果然,就像我想的那样,凶手又开始行动了。
“有人死吗?”我问道。
“有一个人重伤,濒临死亡,但被及时救治,基本上脱离危险,而且这个人身份很特殊,他与张胜关系密切,名字叫做杨隆。”
“阿隆!”
听到他的名字,我感到全身像是被电击一样酥麻。
“没错,张炳仁,张胜,杨隆这三个人都是从事生物科技的科学家。”
“阿隆为什么会被炸到?不应该啊。”我焦急地发问。
“因为前几天的海啸,派送机器人都送去检修了,所以杨隆买的快递需要自己拿,好巧不巧,炸到他了。不过人没死,挺走运的。”
我低下头思考,试图揣测凶手的意图。
“所有在地球上的赤蝎座人都被调查了,没发现异常,但是有一个三天前离开地球的人没有接受调查。”叶诺铭伸手调整军帽的位置接着说道:
“一个叫徐长城的人。”
说到这里,我观察到花织眼里闪过一丝震惊,然后刻意恢复正常。
“可是为什么偏偏要调查赤蝎座的人?”花织小心翼翼地发问。
“因为偏偏是赤蝎座的虫洞爆炸了。”叶诺铭的嗓门很大,花织被吓得退后半步。
“我哥哥…不会做那种事。”花织鼓足勇气继续和叶诺铭争辩。
“小姑娘 我也没说就是你哥干的啊,咋那心虚?”
花织沉默了,纤细白嫩的双手重叠着放在胸口上。
“放心,我们一定会调查清楚,如果不是你哥就肯定不会冤枉他。”叶诺铭拍拍花织的肩膀说道。
“那张炳仁和张胜的案件怎么说?”我问。
“警务局那群饭桶什么时候认真办过事,涉及到星际外交的问题肯定不会让他们插手,小姑娘,刚刚在盘问室你不是挺从容的吗,现在怎么这么紧张?”叶诺铭带着些嘲弄的意思。
“我…把你可能会问到的问题都列了一遍…背熟了才去的,不然封印H-28K人的当天我就和科防院联系了…”
花织大概是把阿尔修斯原石上交了,现在想起来我真不应该放徐长城和花织走的,掌握着那么危险的东西。

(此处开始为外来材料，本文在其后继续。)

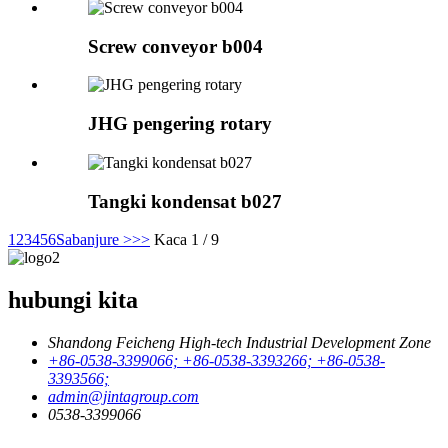
Screw conveyor b004
JHG pengering rotary
Tangki kondensat b027
1
2
3
4
5
6
Sabanjure >
>>
Kaca 1 / 9
hubungi kita
Shandong Feicheng High-tech Industrial Development Zone
+86-0538-3399066; +86-0538-3393266; +86-0538-
3393566;
admin@jintagroup.com
0538-3399066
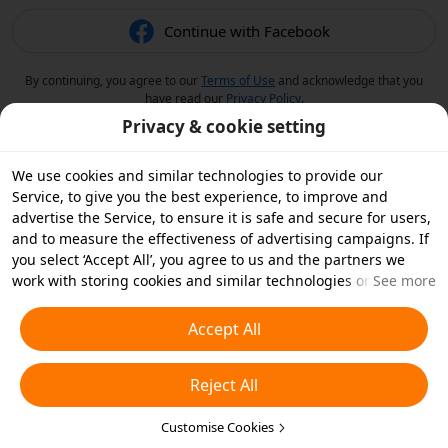
Continue with Facebook
By continuing, you agree to our
Terms of Use
and acknowledge that you
have read our
Privacy Policy
.
Privacy & cookie setting
We use cookies and similar technologies to provide our
Service, to give you the best experience, to improve and
advertise the Service, to ensure it is safe and secure for users,
and to measure the effectiveness of advertising campaigns. If
you select ‘Accept All’, you agree to us and the partners we
work with storing cookies and similar technologies on your
See more
device for advertising purposes. You can also ‘Reject All’ non-
essential cookies or choose which types of cookies you'd like to
Accept All
accept or disable by clicking ‘Customise Cookies’ below or at
any time in your privacy settings. For more details, see our
Reject All
Cookies and Similar Technologies Policy
.
Customise Cookies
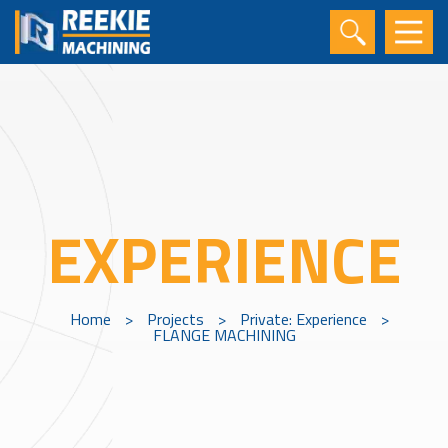
EXPERIENCE
Home
>
Projects
>
Private: Experience
>
FLANGE MACHINING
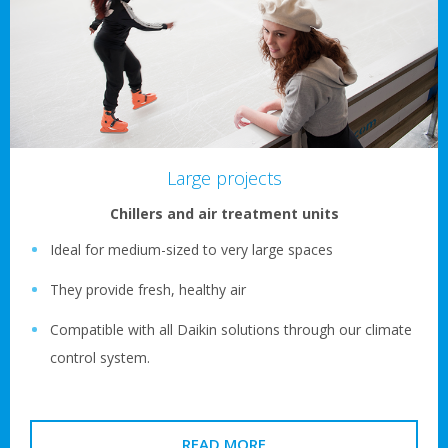
Large projects
Chillers and air treatment units
Ideal for medium-sized to very large spaces
They provide fresh, healthy air
Compatible with all Daikin solutions through our climate
control system.
READ MORE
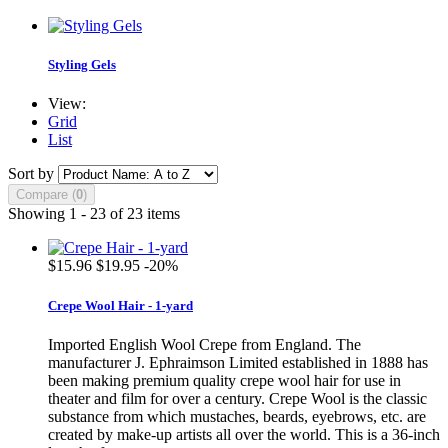
Styling Gels
View:
Grid
List
Sort by
Compare (
0
)
Showing 1 - 23 of 23 items
$15.96
$19.95
-20%
Crepe Wool Hair - 1-yard
Imported English Wool Crepe from England. The
manufacturer J. Ephraimson Limited established in 1888 has
been making premium quality crepe wool hair for use in
theater and film for over a century. Crepe Wool is the classic
substance from which mustaches, beards, eyebrows, etc. are
created by make-up artists all over the world. This is a 36-inch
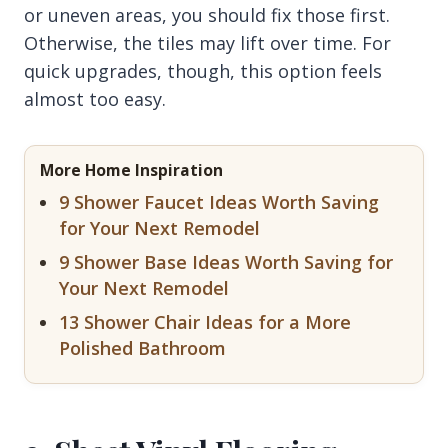
or uneven areas, you should fix those first.
Otherwise, the tiles may lift over time. For
quick upgrades, though, this option feels
almost too easy.
More Home Inspiration
9 Shower Faucet Ideas Worth Saving
for Your Next Remodel
9 Shower Base Ideas Worth Saving for
Your Next Remodel
13 Shower Chair Ideas for a More
Polished Bathroom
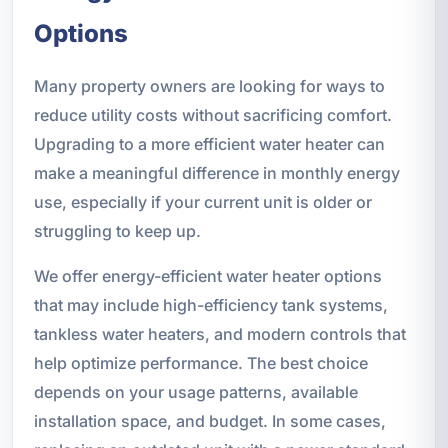
Options
Many property owners are looking for ways to
reduce utility costs without sacrificing comfort.
Upgrading to a more efficient water heater can
make a meaningful difference in monthly energy
use, especially if your current unit is older or
struggling to keep up.
We offer energy-efficient water heater options
that may include high-efficiency tank systems,
tankless water heaters, and modern controls that
help optimize performance. The best choice
depends on your usage patterns, available
installation space, and budget. In some cases,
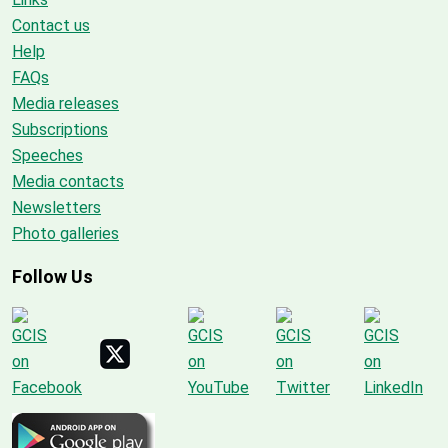
Contact us
Help
FAQs
Media releases
Subscriptions
Speeches
Media contacts
Newsletters
Photo galleries
Follow Us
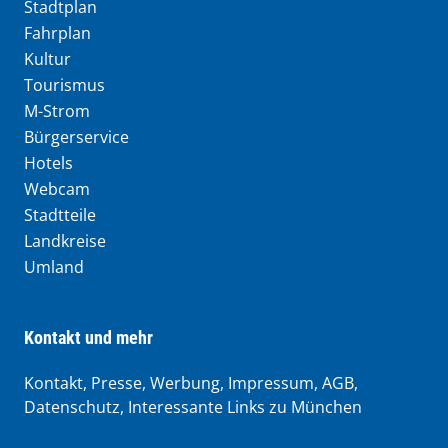
Stadtplan
Fahrplan
Kultur
Tourismus
M-Strom
Bürgerservice
Hotels
Webcam
Stadtteile
Landkreise
Umland
Kontakt und mehr
Kontakt, Presse, Werbung, Impressum, AGB,
Datenschutz, Interessante Links zu München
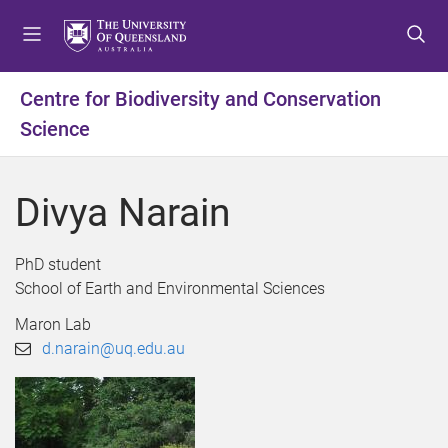
S
S
S
k
k
k
i
i
i
p
p
p
Centre for Biodiversity and Conservation
t
t
t
Science
o
o
o
m
c
f
e
o
o
Divya Narain
n
n
o
u
t
t
e
e
PhD student
n
r
School of Earth and Environmental Sciences
t
Maron Lab
d.narain@uq.edu.au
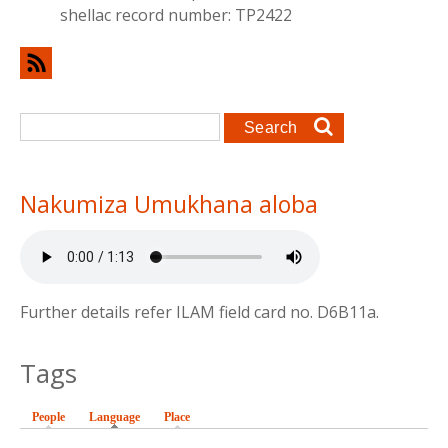
shellac record number: TP2422
Search form
Search
Nakumiza Umukhana aloba
Further details refer ILAM field card no. D6B11a.
Tags
People
Language
(active tab)
Place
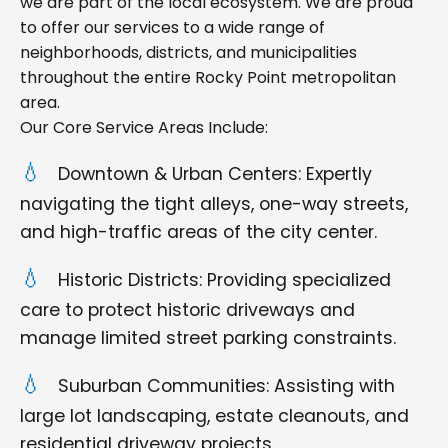
we are part of the local ecosystem. We are proud
to offer our services to a wide range of
neighborhoods, districts, and municipalities
throughout the entire Rocky Point metropolitan
area.
Our Core Service Areas Include:
Downtown & Urban Centers: Expertly
navigating the tight alleys, one-way streets,
and high-traffic areas of the city center.
Historic Districts: Providing specialized
care to protect historic driveways and
manage limited street parking constraints.
Suburban Communities: Assisting with
large lot landscaping, estate cleanouts, and
residential driveway projects.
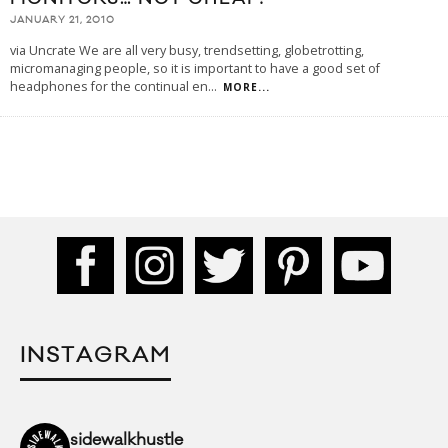
JANUARY 21, 2010
via Uncrate We are all very busy, trendsetting, globetrotting,
micromanaging people, so it is important to have a good set of
headphones for the continual en
...
MORE...
INSTAGRAM
sidewalkhustle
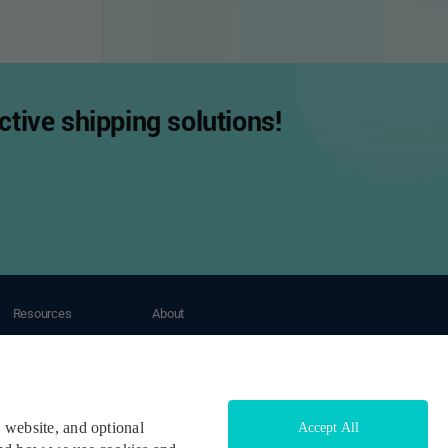
tive shipping solutions!
Resources
About
Tracking
About OneShip
Blogs
Contact Us
Case Study
Help Center
Developers & API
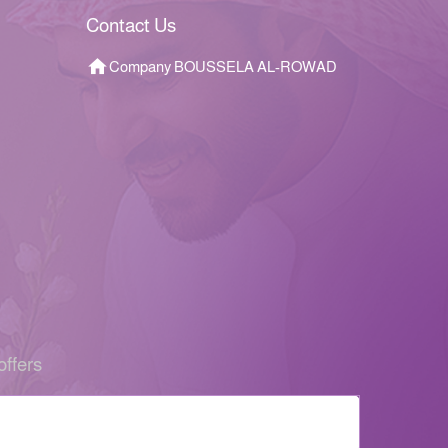
Contact Us
Company BOUSSELA AL-ROWAD
offers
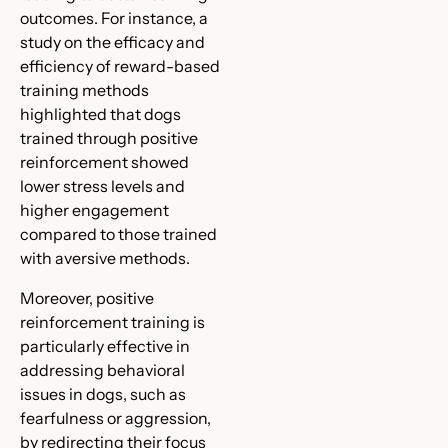
outcomes. For instance, a
study on the efficacy and
efficiency of reward-based
training methods
highlighted that dogs
trained through positive
reinforcement showed
lower stress levels and
higher engagement
compared to those trained
with aversive methods.
Moreover, positive
reinforcement training is
particularly effective in
addressing behavioral
issues in dogs, such as
fearfulness or aggression,
by redirecting their focus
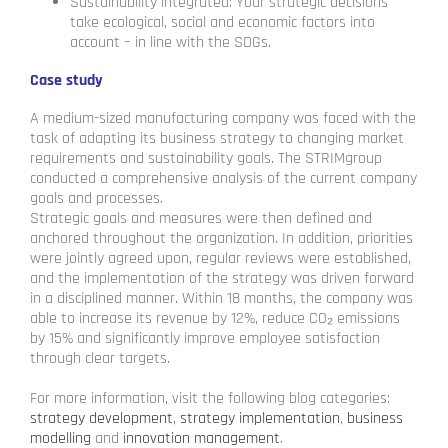
Sustainability integrated: Your strategic decisions
take ecological, social and economic factors into
account – in line with the SDGs.
Case study
A medium-sized manufacturing company was faced with the
task of adapting its business strategy to changing market
requirements and sustainability goals. The STRIMgroup
conducted a comprehensive analysis of the current company
goals and processes.
Strategic goals and measures were then defined and
anchored throughout the organization. In addition, priorities
were jointly agreed upon, regular reviews were established,
and the implementation of the strategy was driven forward
in a disciplined manner. Within 18 months, the company was
able to increase its revenue by 12%, reduce CO₂ emissions
by 15% and significantly improve employee satisfaction
through clear targets.
For more information, visit the following blog categories:
strategy development
,
strategy implementation
,
business
modelling
and
innovation management
.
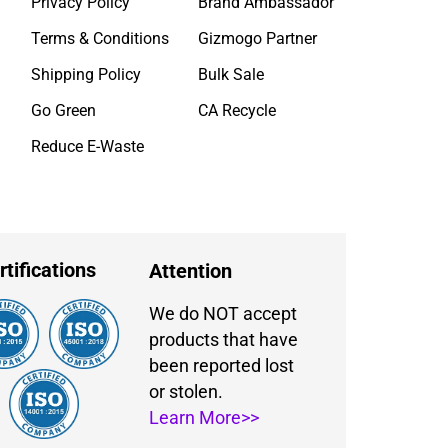
Privacy Policy
Brand Ambassador
Terms & Conditions
Gizmogo Partner
Shipping Policy
Bulk Sale
Go Green
CA Recycle
Reduce E-Waste
rtifications
Attention
We do NOT accept
products that have
been reported lost
or stolen.
Learn More>>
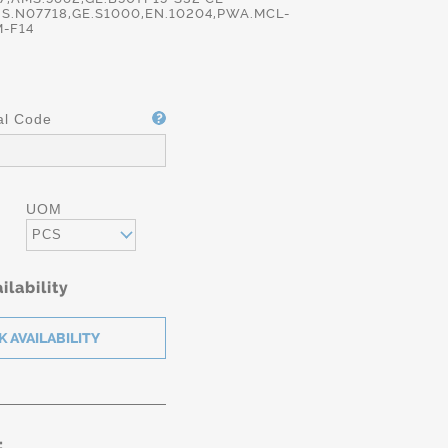
S.N07718,GE.S1000,EN.10204,PWA.MCL-
-F14
al Code
UOM
PCS
ilability
:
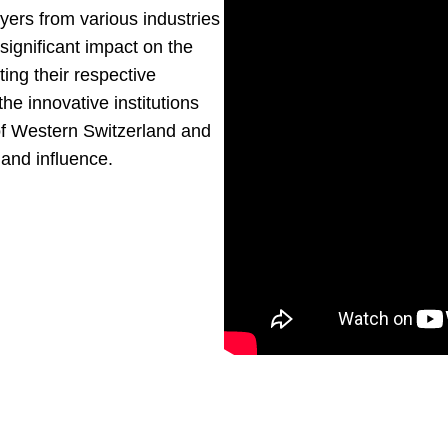
yers from various industries
significant impact on the
ting their respective
the innovative institutions
 of Western Switzerland and
 and influence.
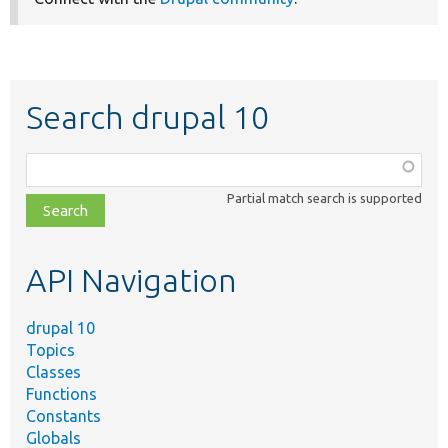
Search drupal 10
Function,
class,
Partial match search is supported
file,
topic,
etc.
API Navigation
drupal 10
Topics
Classes
Functions
Constants
Globals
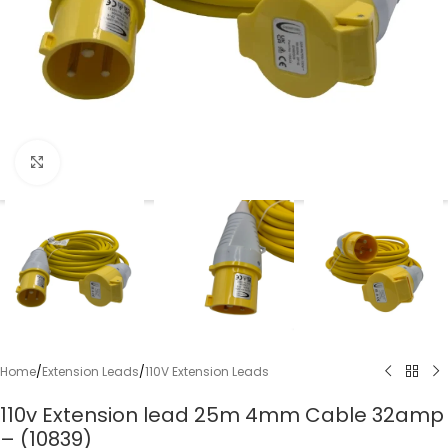
Click to enlarge
Home
/
Extension Leads
/
110V Extension Leads
110v Extension lead 25m 4mm Cable 32amp
– (10839)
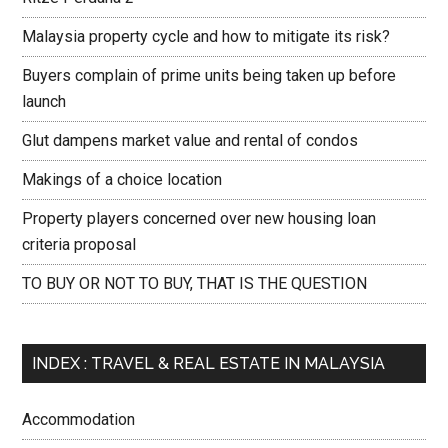
Malaysia property cycle and how to mitigate its risk?
Buyers complain of prime units being taken up before
launch
Glut dampens market value and rental of condos
Makings of a choice location
Property players concerned over new housing loan
criteria proposal
TO BUY OR NOT TO BUY, THAT IS THE QUESTION
INDEX : TRAVEL & REAL ESTATE IN MALAYSIA
Accommodation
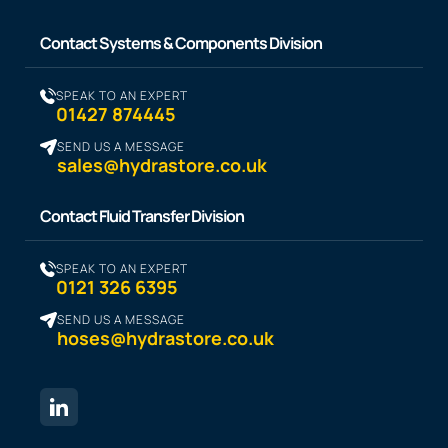
Contact Systems & Components Division
SPEAK TO AN EXPERT
01427 874445
SEND US A MESSAGE
sales@hydrastore.co.uk
Contact Fluid Transfer Division
SPEAK TO AN EXPERT
0121 326 6395
SEND US A MESSAGE
hoses@hydrastore.co.uk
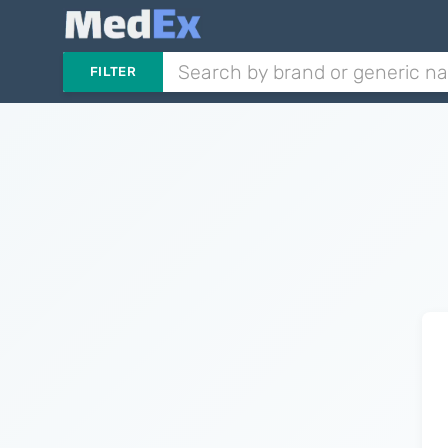
FILTER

张炳仁教导我要有怀疑精神,张院士教导我不能被表象迷惑,我忘的一干二净,我归根结底还是个涉世未深的毛孩子……
“徐长城干嘛去了?”我问道。
“他…回赤蝎座了。”
“去干什么?”叶诺铭紧紧衔接我的问题。
“我……我不知道,他说是要去办什么事情,没告诉我……”
“没撒谎吗?”叶诺铭接着问。
“我……不敢…”
我听见气体被释放的声音,已经开始着陆准备了,伴随轻微的颠簸,特遣机开始下降高度。